* _What you are asked to do_
Copy exactly the run of lines that begins at the line with "Santa Eugènia de Berga" and ends at the final line of the entries.

* _Data supplied_
# # # # #

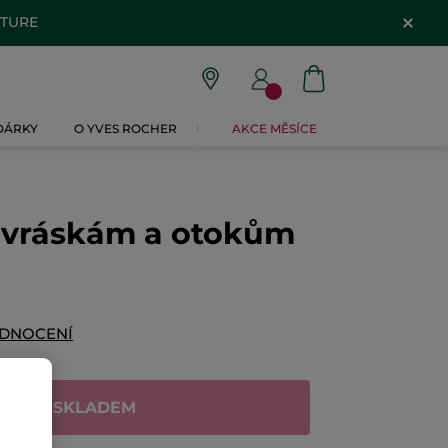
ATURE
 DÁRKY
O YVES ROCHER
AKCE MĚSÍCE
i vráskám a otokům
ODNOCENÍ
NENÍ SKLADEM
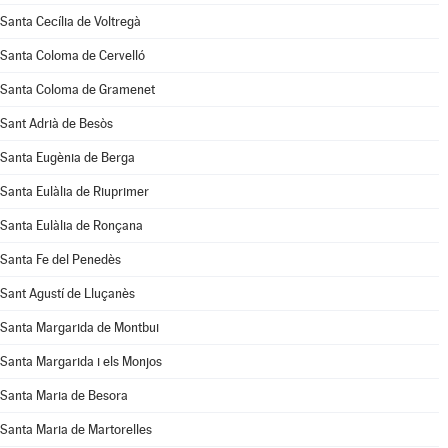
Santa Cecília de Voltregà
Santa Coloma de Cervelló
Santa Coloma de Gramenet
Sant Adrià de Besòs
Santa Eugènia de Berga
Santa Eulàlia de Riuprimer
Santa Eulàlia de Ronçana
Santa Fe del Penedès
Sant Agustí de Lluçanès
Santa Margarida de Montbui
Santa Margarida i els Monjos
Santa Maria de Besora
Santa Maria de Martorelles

# # # # #

* _Exercise response_
Santa Eugènia de Berga
Santa Eulàlia de Riuprimer
Santa Eulàlia de Ronçana
Santa Fe del Penedès
Sant Agustí de Lluçanès
Santa Margarida de Montbui
Santa Margarida i els Monjos
Santa Maria de Besora
Santa Maria de Martorelles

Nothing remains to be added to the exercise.